TO DO = An exact reproduction of the records is required, with all pictures omitted.

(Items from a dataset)
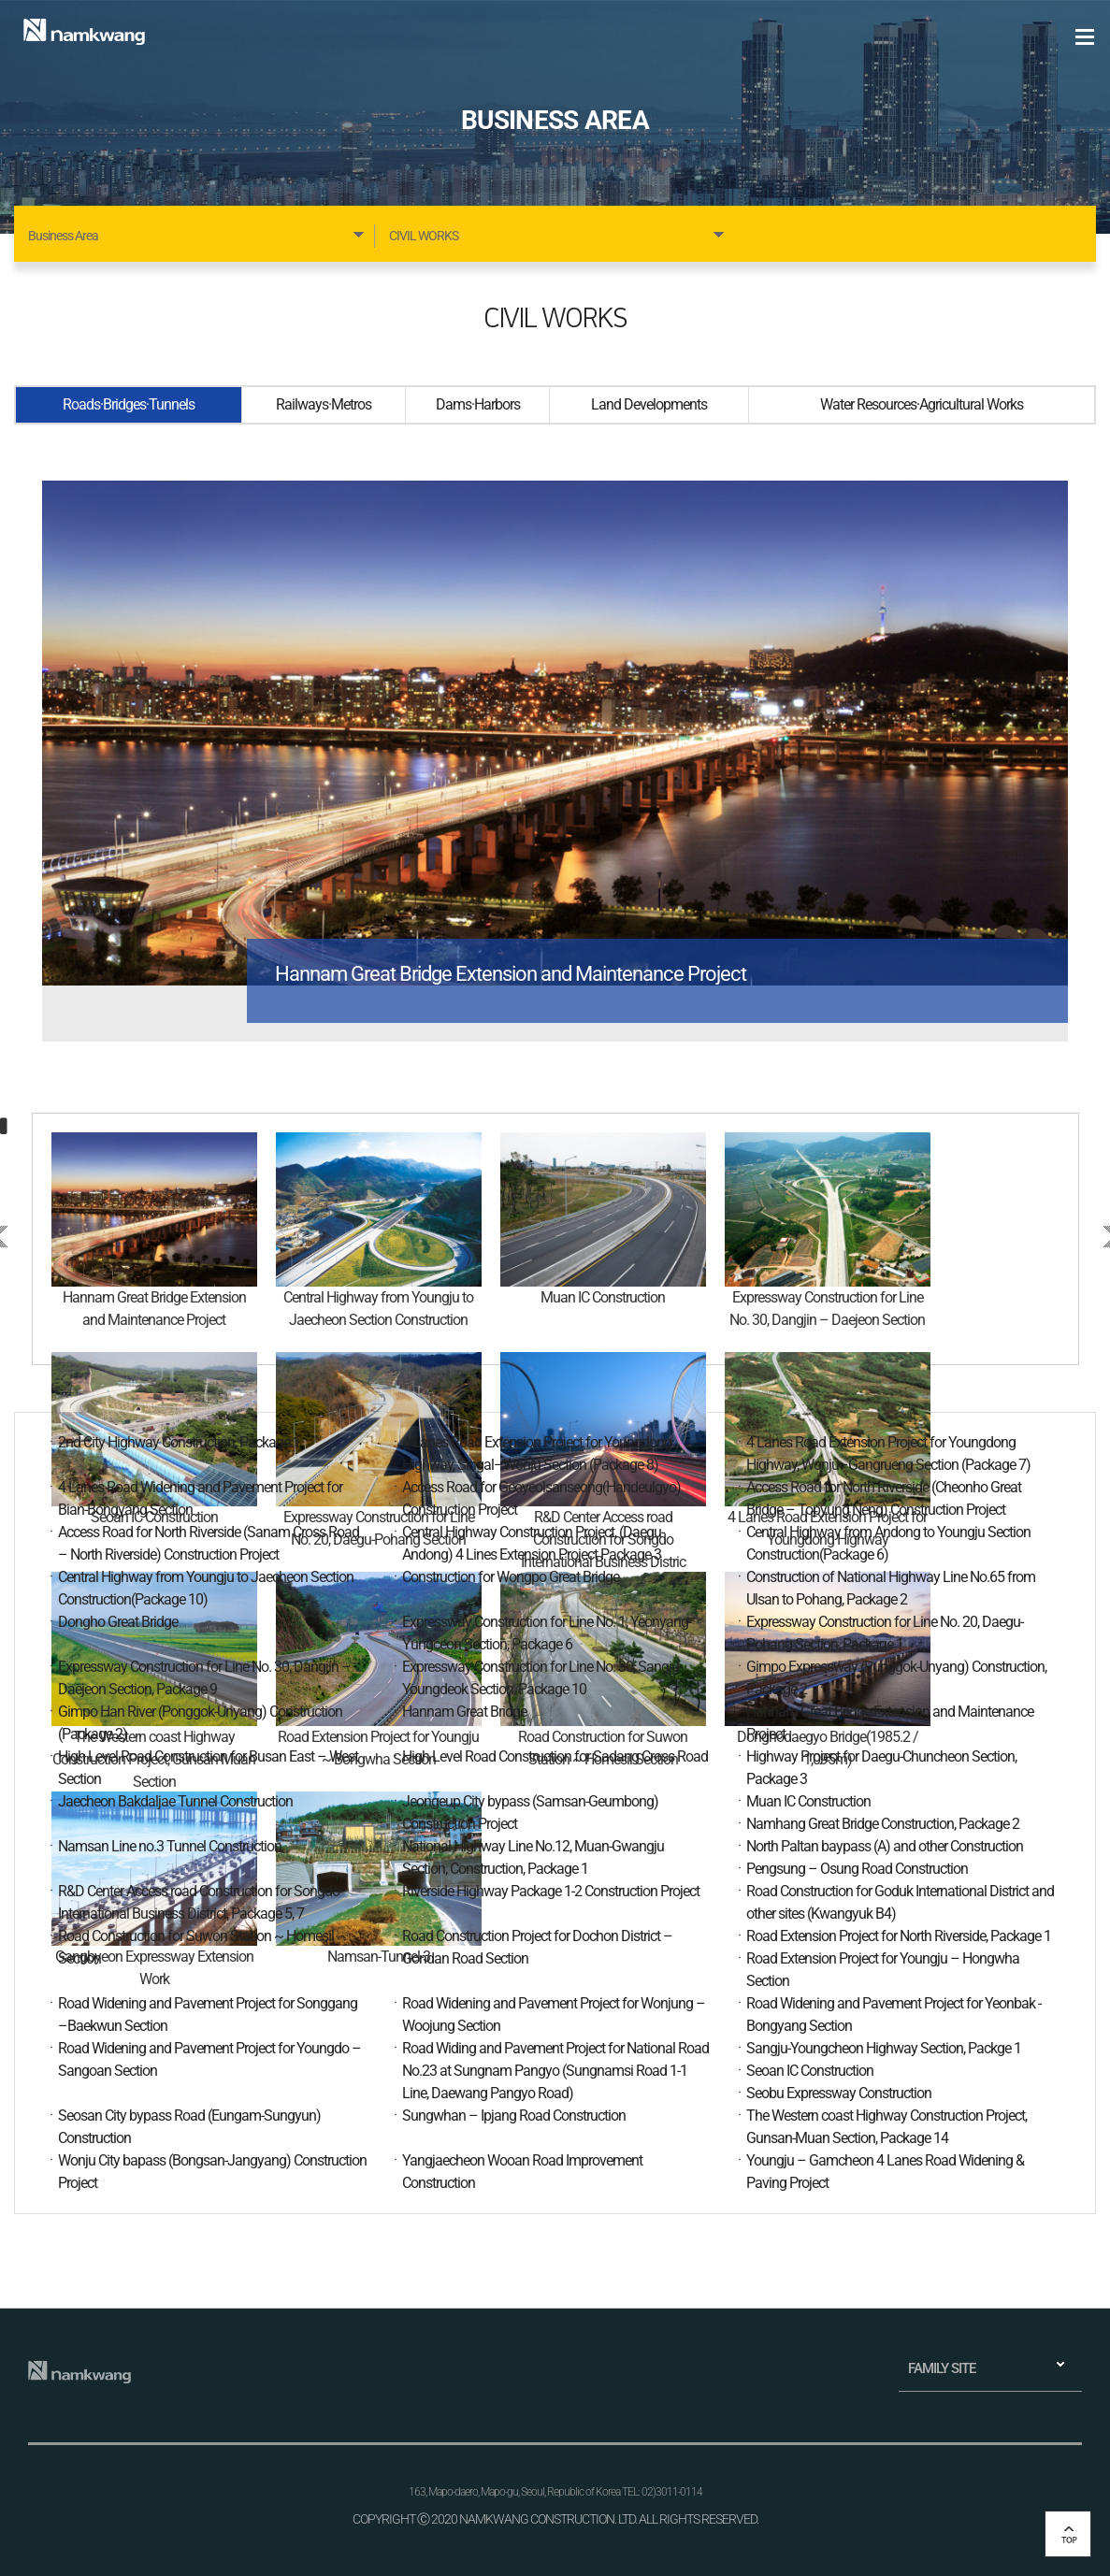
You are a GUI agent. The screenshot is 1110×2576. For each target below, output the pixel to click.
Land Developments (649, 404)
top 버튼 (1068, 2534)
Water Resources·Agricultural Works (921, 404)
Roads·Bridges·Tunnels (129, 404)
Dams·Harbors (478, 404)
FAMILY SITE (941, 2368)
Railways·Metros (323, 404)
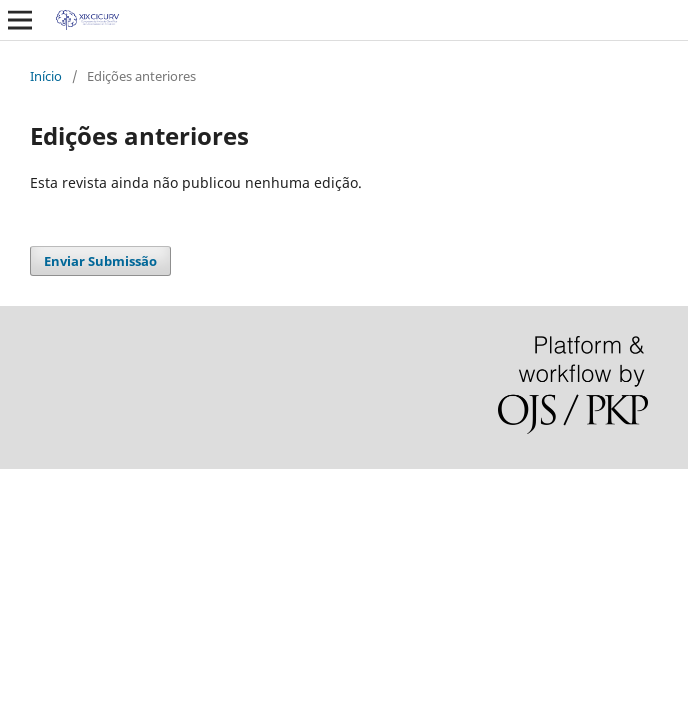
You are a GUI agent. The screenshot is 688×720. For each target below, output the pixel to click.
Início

SOLUTION TO THIS PROBLEM =
You are a GUI agent. The screenshot is 1110×2576. For each target below, output the pixel to click.
Land Developments (649, 404)
top 버튼 (1068, 2534)
Water Resources·Agricultural Works (921, 404)
Roads·Bridges·Tunnels (129, 404)
Dams·Harbors (478, 404)
FAMILY SITE (941, 2368)
Railways·Metros (323, 404)
You are a GUI agent. The screenshot is 688×720. For each target below, output the pixel to click.
Início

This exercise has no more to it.